= David Rock (architect) =

English architect (1929–2025)

David Annison Rock (27 May 1929 – 15 November 2025) was an English architect, graphic designer, illustrator and painter, who was twice RIBA vice-president (1986–1987 and 1995–1997) and RIBA president from 1997 to 1999.

==Life and career==
Rock was born in Sunderland on 27 May 1929. After school, he went to the Newcastle University School of Architecture, Planning and Landscape (then part of Durham University) from 1947 to 1952, leaving with a first-class honours. He studied under Lord Holford and Peter Smithson who described him as "the most naturally gifted and talented architect he'd ever met". He then worked for Basil Spence for five years.

He joined Grenfell Baines & Hargreaves in 1959 as Associate Partner to open its first London office; this office initially operated out of Rock's flat in Earls Court. Rock was responsible for expanding Building Design Partnership's (BDP) London office during the 1960s, becoming an equity partner in 1964.

He resigned from BDP in 1971 and went into partnership with another former BDP architect, John Townsend, an expert on bürolandschaft. In 1972, Rock Townsend opened Workspace, developing the idea of multidisciplinary working by providing office space for small design businesses; a former Sanderson wallpaper factory in Chiswick, west London was converted into the Barley Mow Centre, providing workspaces for craftspeople, designers and architects. In the 1980s, Rock Townsend designed the postmodern Angel Square development in Islington (partially demolished in the 2020s).

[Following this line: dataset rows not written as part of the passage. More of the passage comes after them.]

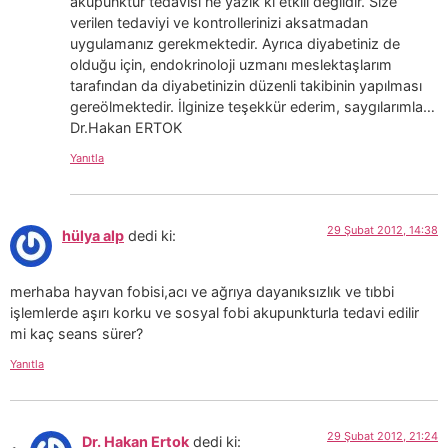
akupunktur tedavisi ne yazık ki etkili değildir. Size
verilen tedaviyi ve kontrollerinizi aksatmadan
uygulamanız gerekmektedir. Ayrıca diyabetiniz de
olduğu için, endokrinoloji uzmanı meslektaşlarım
tarafından da diyabetinizin düzenli takibinin yapılması
gereölmektedir. İlginize teşekkür ederim, saygılarımla…
Dr.Hakan ERTOK
Yanıtla
29 Şubat 2012, 14:38
hülya alp
dedi ki:
merhaba hayvan fobisi,acı ve ağrıya dayanıksızlık ve tıbbi
işlemlerde aşırı korku ve sosyal fobi akupunkturla tedavi edilir
mi kaç seans sürer?
Yanıtla
29 Şubat 2012, 21:24
Dr. Hakan Ertok
dedi ki: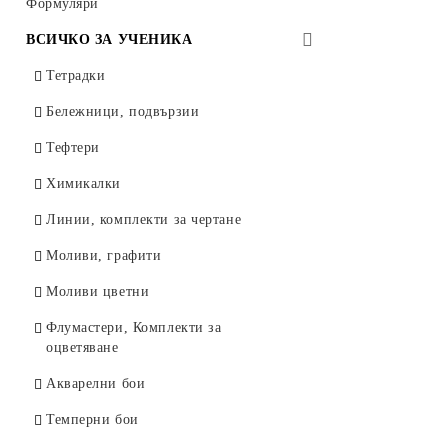
Тънкописци за чертане 4600, Marvy,
Лазерни консумативи HP
Формуляри
Други
Япония
Колекция Rainbow Class
ВСИЧКО ЗА УЧЕНИКА
Луксозни пишещи
Луксозна серия EXACTIVE
Тетрадки
Маркери
Бележници, подвързии
Маркери за декорация
Тефтери
Автоматични моливи
Химикалки
Моливи графитни
Линии, комплекти за чертане
Моливи Lyra Rembrandt Art Design
Моливи, графити
Графити за автоматични моливи
Моливи цветни
Коректори
Флумастери, Комплекти за
Острилки
оцветяване
Линии, комплекти за чертане
Акварелни бои
Гумички
Темперни бои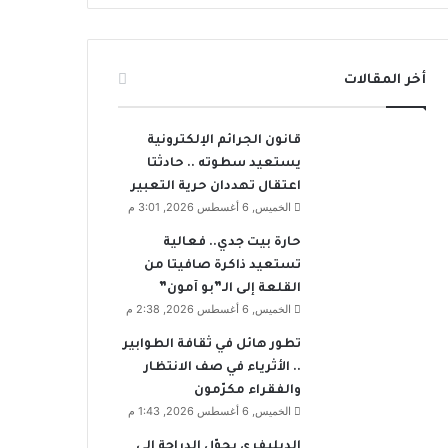
أخر المقالات
قانون الجرائم الإلكترونية
يستعيد سطوته .. حادثتا
اعتقال تهددان حرية التعبير
الخميس, 6 أغسطس 2026, 3:01 م
حارة بيت جدي.. فعالية
تستعيد ذاكرة صافيتا من
القلعة إلى الـ”بو آمون”
الخميس, 6 أغسطس 2026, 2:38 م
تطور هائل في ثقافة الطوابير
.. الأثرياء في صف الانتظار
والفقراء مكرّمون
الخميس, 6 أغسطس 2026, 1:43 م
الديليفري يحوّل الدراجة إلى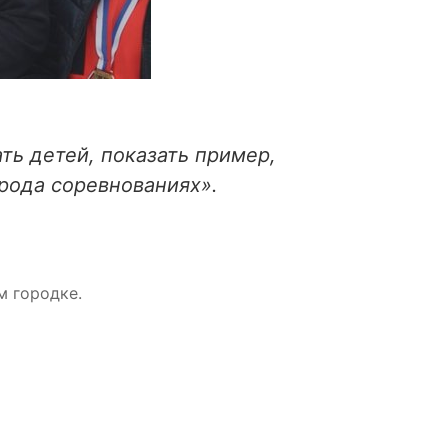
ть детей, показать пример,
 рода соревнованиях».
м городке.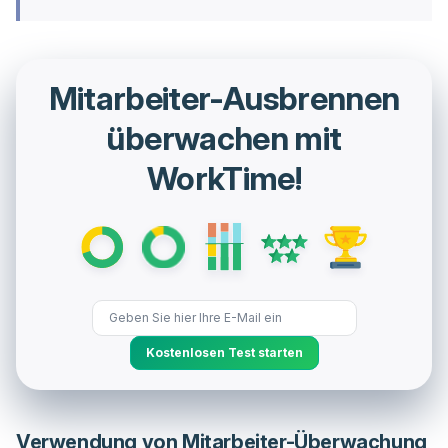
Mitarbeiter-Ausbrennen
überwachen mit
WorkTime!
Kostenlosen Test starten
Verwendung von Mitarbeiter-Überwachung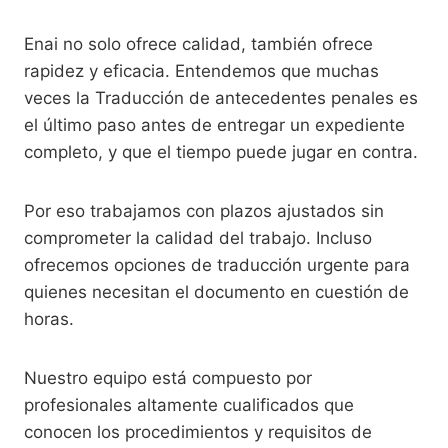
Enai no solo ofrece calidad, también ofrece
rapidez y eficacia. Entendemos que muchas
veces la Traducción de antecedentes penales es
el último paso antes de entregar un expediente
completo, y que el tiempo puede jugar en contra.
Por eso trabajamos con plazos ajustados sin
comprometer la calidad del trabajo. Incluso
ofrecemos opciones de traducción urgente para
quienes necesitan el documento en cuestión de
horas.
Nuestro equipo está compuesto por
profesionales altamente cualificados que
conocen los procedimientos y requisitos de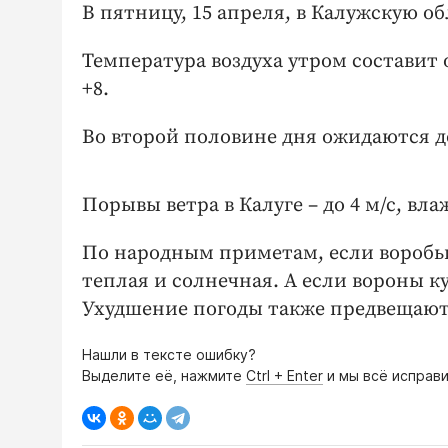
В пятницу, 15 апреля, в Калужскую о
Температура воздуха утром составит о
+8.
Во второй половине дня ожидаются 
Порывы ветра в Калуге – до 4 м/с, вла
По народным приметам, если воробьи
теплая и солнечная. А если вороны ку
Ухудшение погоды также предвещают 
Нашли в тексте ошибку?
Выделите её, нажмите
Ctrl + Enter
и мы всё исправи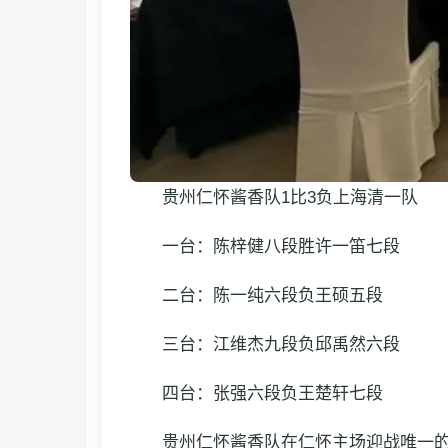
贵州仁怀酱香队1比3负上海清一队
一台：陈梓健八段胜许一笛七段
二台：陈一纯六段负王硕五段
三台：江维杰九段负邱禹然六段
四台：张强六段负王楚轩七段
贵州仁怀酱香队在仁怀主场迎战唯一的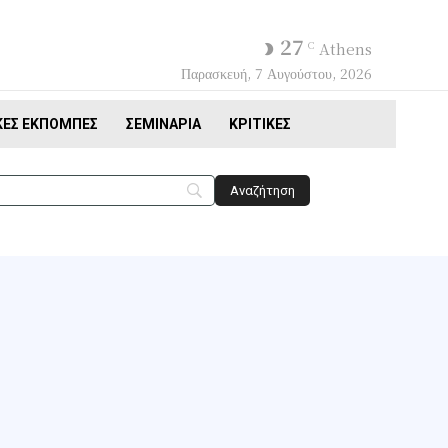
27
C
Athens
Παρασκευή, 7 Αυγούστου, 2026
ΚΈΣ ΕΚΠΟΜΠΈΣ
ΣΕΜΙΝΆΡΙΑ
ΚΡΙΤΙΚΈΣ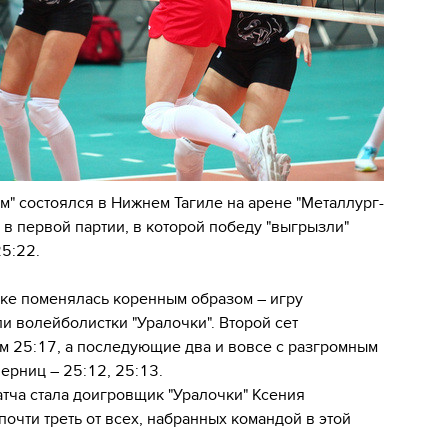
м" состоялся в Нижнем Тагиле на арене "Металлург-
 в первой партии, в которой победу "выгрызли"
5:22.
дке поменялась коренным образом – игру
и волейболистки "Уралочки". Второй сет
м 25:17, а последующие два и вовсе с разгромным
ерниц – 25:12, 25:13.
тча стала доигровщик "Уралочки" Ксения
почти треть от всех, набранных командой в этой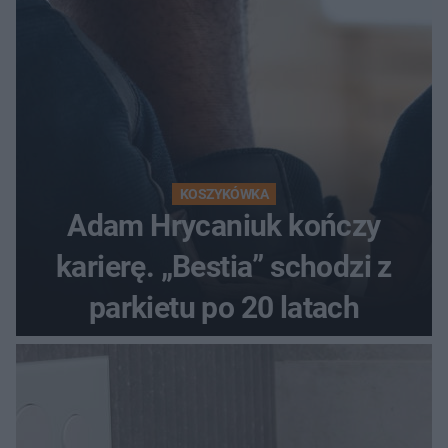
KOSZYKÓWKA
Adam Hrycaniuk kończy
karierę. „Bestia” schodzi z
parkietu po 20 latach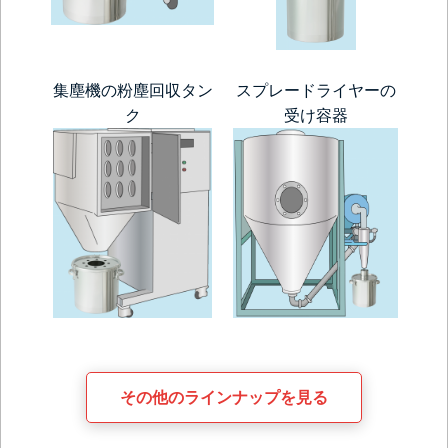
集塵機の粉塵回収タン
スプレードライヤーの
ク
受け容器
その他のラインナップを見る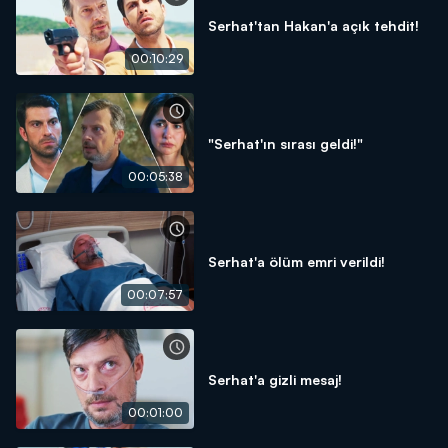
Serhat'tan Hakan'a açık tehdit!
00:10:29
"Serhat'ın sırası geldi!"
00:05:38
Serhat'a ölüm emri verildi!
00:07:57
Serhat'a gizli mesaj!
00:01:00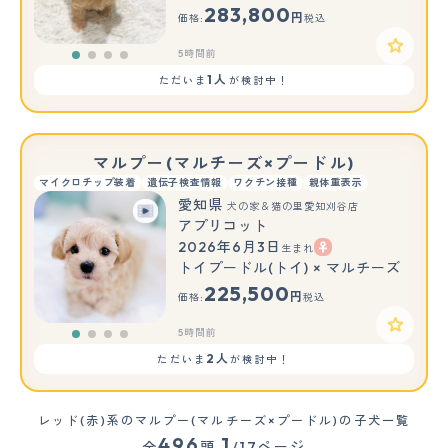
283,800
円
価格:
税込
5時間前
1人
ただいま
が検討中！
マルプー(マルチーズ×プードル)
マイクロチップ装着
遺伝子検査情報
ワクチン接種
親体重表示
愛知県
犬の家＆猫の里愛知刈谷店
アプリコット
2026年6月3日
生まれ
トイプードル(トイ) × マルチーズ
225,500
円
価格:
税込
5時間前
2人
ただいま
が検討中！
レッド(赤)系のマルプー(マルチーズ×プードル)の子犬一覧
496
1
全
頭
/17ページ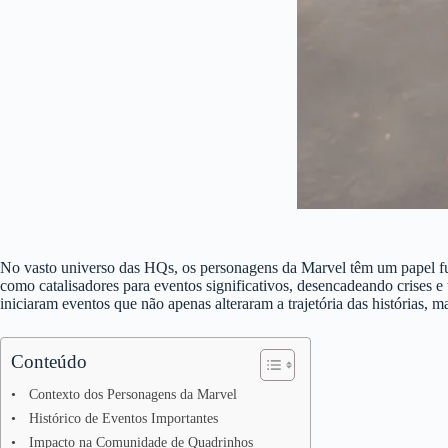
No vasto universo das HQs, os personagens da Marvel têm um papel fun
como catalisadores para eventos significativos, desencadeando crises 
iniciaram eventos que não apenas alteraram a trajetória das histórias
Conteúdo
Contexto dos Personagens da Marvel
Histórico de Eventos Importantes
Impacto na Comunidade de Quadrinhos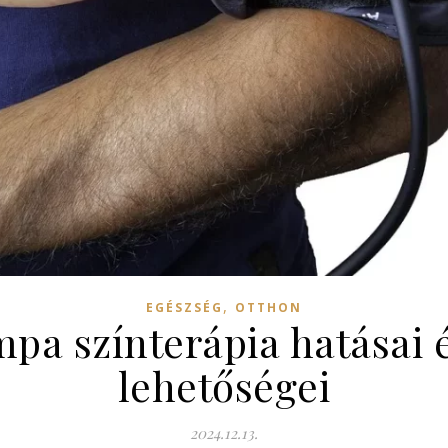
,
EGÉSZSÉG
OTTHON
mpa színterápia hatásai 
lehetőségei
2024.12.13.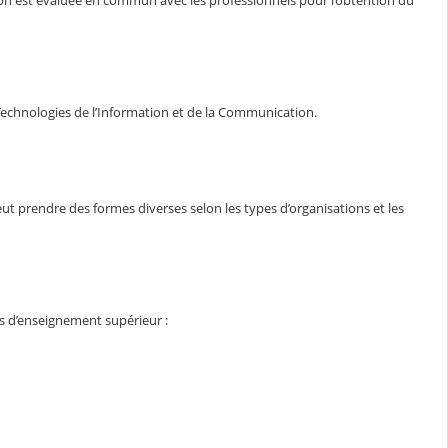
tion est évaluée en commun avec les professionnels pour l’obtention du
s Technologies de l’Information et de la Communication.
eut prendre des formes diverses selon les types d’organisations et les
ns d’enseignement supérieur :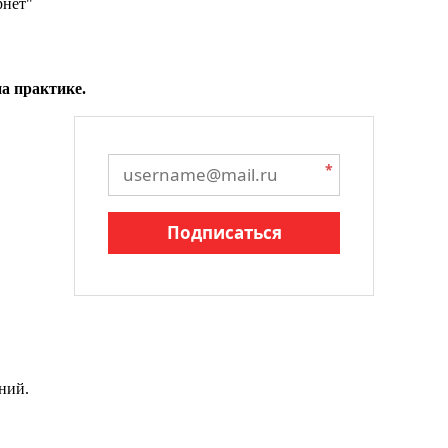
рнет"
а практике.
*
Подписаться
ний.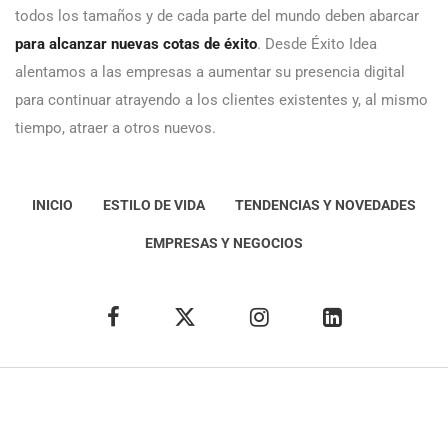
todos los tamaños y de cada parte del mundo deben abarcar
para alcanzar nuevas cotas de éxito
. Desde Éxito Idea
alentamos a las empresas a aumentar su presencia digital
para continuar atrayendo a los clientes existentes y, al mismo
tiempo, atraer a otros nuevos.
INICIO
ESTILO DE VIDA
TENDENCIAS Y NOVEDADES
EMPRESAS Y NEGOCIOS
Éxito Idea
Aviso
legal
Política de Privacidad
Política de Cookies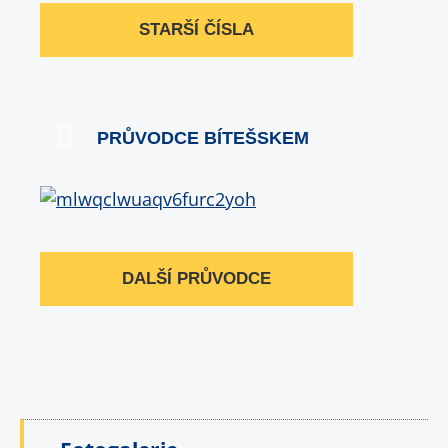
STARŠÍ ČÍSLA
PRŮVODCE BÍTEŠSKEM
DALŠÍ PRŮVODCE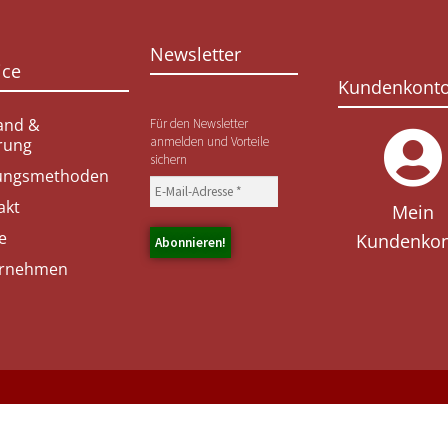
Newsletter
ice
Kundenkont
and &
Für den Newsletter
anmelden und Vorteile
erung
sichern
ungsmethoden
akt
Mein
e
Kundenko
rnehmen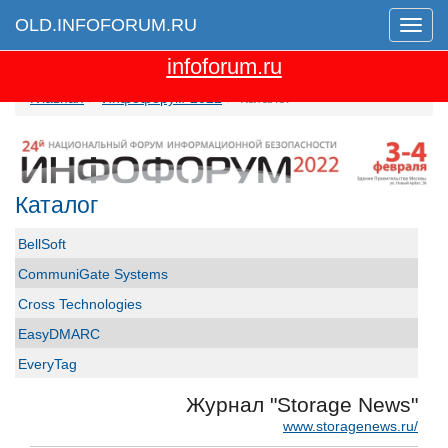
OLD.INFOFORUM.RU
Мен
Перейти на новую версию сайта
infoforum.ru
Главная
Инфофорум-2022
Каталог
Каталог
BellSoft
CommuniGate Systems
Cross Technologies
EasyDMARC
EveryTag
Group-IB
Журнал "Storage News"
GS GROUP
www.storagenews.ru/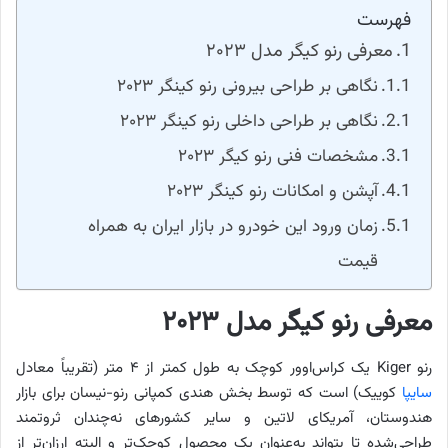
فهرست
معرفی رنو کیگر مدل ۲۰۲۳
نگاهی بر طراحی بیرونی رنو کینگر ۲۰۲۳
نگاهی بر طراحی داخلی رنو کینگر ۲۰۲۳
مشخصات فنی رنو کیگر ۲۰۲۳
آپشن‌ و امکانات رنو کینگر ۲۰۲۳
زمان ورود این خودرو در بازار ایران به همراه
قیمت
معرفی رنو کیگر مدل ۲۰۲۳
رنو Kiger یک کراس‌اوور کوچک به طول کمتر از ۴ متر (تقریباً معادل
سایپا
کوییک) است که توسط بخش هندی کمپانی رنو-نیسان برای بازار
هندوستان، آمریکای لاتین و سایر کشورهای نه‌چندان ثروتمند
طراحی‌شده تا بتواند به‌عنوان یک محصول کوچک‌تر و البته ارزان‌تر از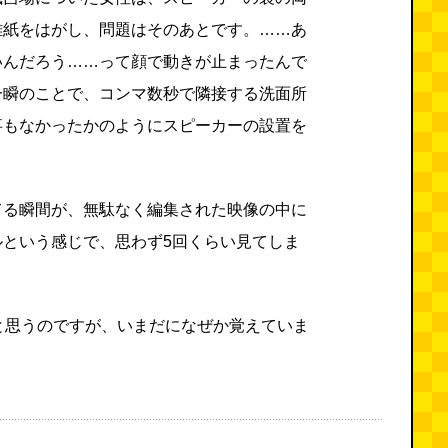
離紙をはがし、問題はそのあとです。……あ
いんだろう……って顔で動きが止まったんで
一瞬のことで、コンマ数秒で隣接する洗面所
事もなかったかのようにスピーカーの設置を
てる瞬間が、無駄なく編集された映像の中に
ルという感じで、思わず5回くらい見てしま
と思うのですが、いまだになぜか覚えていま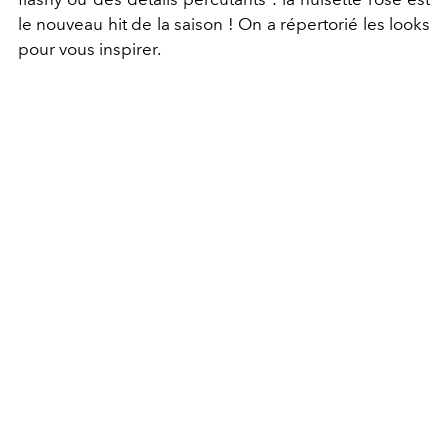
le nouveau hit de la saison ! On a répertorié les looks
pour vous inspirer.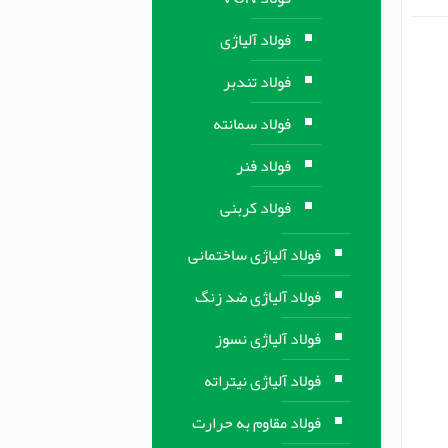
فولاد آلیاژی
فولاد تندبر
فولاد سمانته
فولاد فنر
فولاد کربنی
فولاد آلیاژی ساختمانی
فولاد آلیاژی ضد زنگ
فولاد آلیاژی نسوز
فولاد آلیاژی نیتراته
فولاد مقاوم به حرارت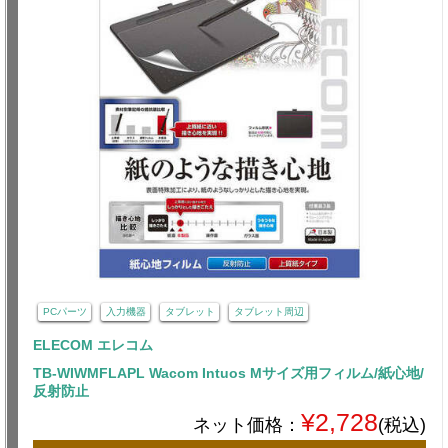
PCパーツ
入力機器
タブレット
タブレット周辺
ELECOM エレコム
TB-WIWMFLAPL Wacom Intuos Mサイズ用フィルム/紙心地/
反射防止
¥2,728
ネット価格：
(税込)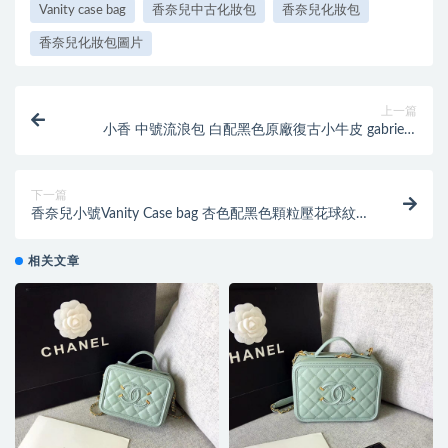
Vanity case bag
香奈兒中古化妝包
香奈兒化妝包
香奈兒化妝包圖片
上一篇
小香 中號流浪包 白配黑色原廠復古小牛皮 gabrielle
hobo bag
下一篇
香奈兒小號Vanity Case bag 杏色配黑色顆粒壓花球紋小
牛皮 化妝包
相关文章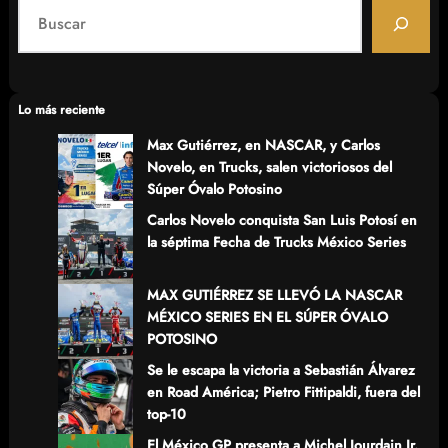
S
e
a
r
c
Lo más reciente
h
Max Gutiérrez, en NASCAR, y Carlos
Novelo, en Trucks, salen victoriosos del
Súper Óvalo Potosino
Carlos Novelo conquista San Luis Potosí en
la séptima Fecha de Trucks México Series
MAX GUTIÉRREZ SE LLEVÓ LA NASCAR
MÉXICO SERIES EN EL SÚPER ÓVALO
POTOSINO
Se le escapa la victoria a Sebastián Álvarez
en Road América; Pietro Fittipaldi, fuera del
top-10
El México GP presenta a Michel Jourdain Jr.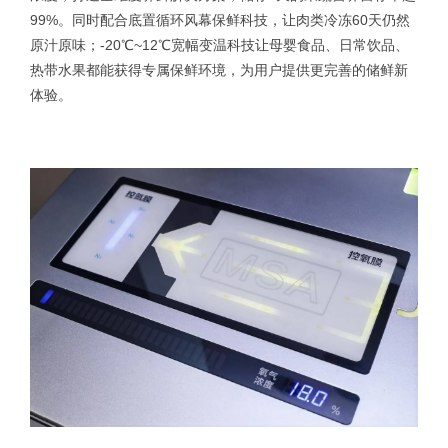
99%。同时配合底置循环风幕保鲜科技，让肉类冷冻60天仍然
原汁原味；-20℃~12℃宽幅变温科技让母婴食品、日常饮品、
热带水果都能获得专属保鲜环境，为用户提供更完善的储鲜新
体验。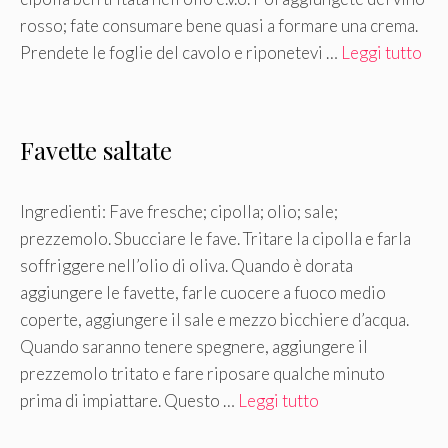
rosso; fate consumare bene quasi a formare una crema.
Prendete le foglie del cavolo e riponetevi …
Leggi tutto
Favette saltate
Ingredienti: Fave fresche; cipolla; olio; sale;
prezzemolo. Sbucciare le fave. Tritare la cipolla e farla
soffriggere nell’olio di oliva. Quando è dorata
aggiungere le favette, farle cuocere a fuoco medio
coperte, aggiungere il sale e mezzo bicchiere d’acqua.
Quando saranno tenere spegnere, aggiungere il
prezzemolo tritato e fare riposare qualche minuto
prima di impiattare. Questo …
Leggi tutto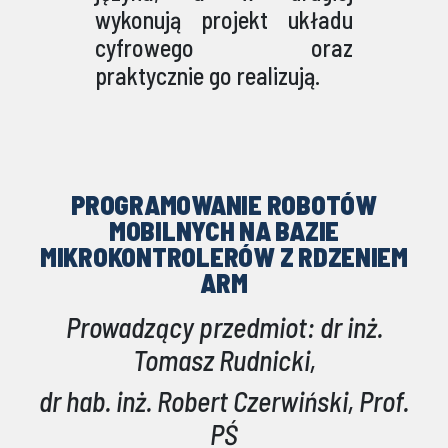
wykonują projekt układu
cyfrowego oraz
praktycznie go realizują.
PROGRAMOWANIE ROBOTÓW
MOBILNYCH NA BAZIE
MIKROKONTROLERÓW Z RDZENIEM
ARM
Prowadzący przedmiot: dr inż.
Tomasz Rudnicki,
dr hab. inż. Robert Czerwiński,
Prof.
PŚ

Rock was a supporter of the radical architecture group Archigram in the 1960s and 1970s. He nominated them for the RIBA Royal Gold Medal, which they received in 2002, describing the group as "a necessary irritant".

Rock left Rock Townsend in 1993, and, after two separate terms as RIBA vice-president (1986–87 and 1995–97), was RIBA president between 1997 and 1999. During his presidency, he oversaw the handover of over one million items from the RIBA archive to the V&A, and chaired the Stirling Prize panel that awarded the 1998 Building of the Year title to the Imperial War Museum Duxford in Cambridgeshire.

Chair of the Scottish Society of Architect Artists, an exhibition of Rock's paintings, including early student and postgraduate drawings through to more recent works, was held at the Eleven Spitalfields Gallery in east London in 2022.

Rock died on 15 November 2025, at the age of 96.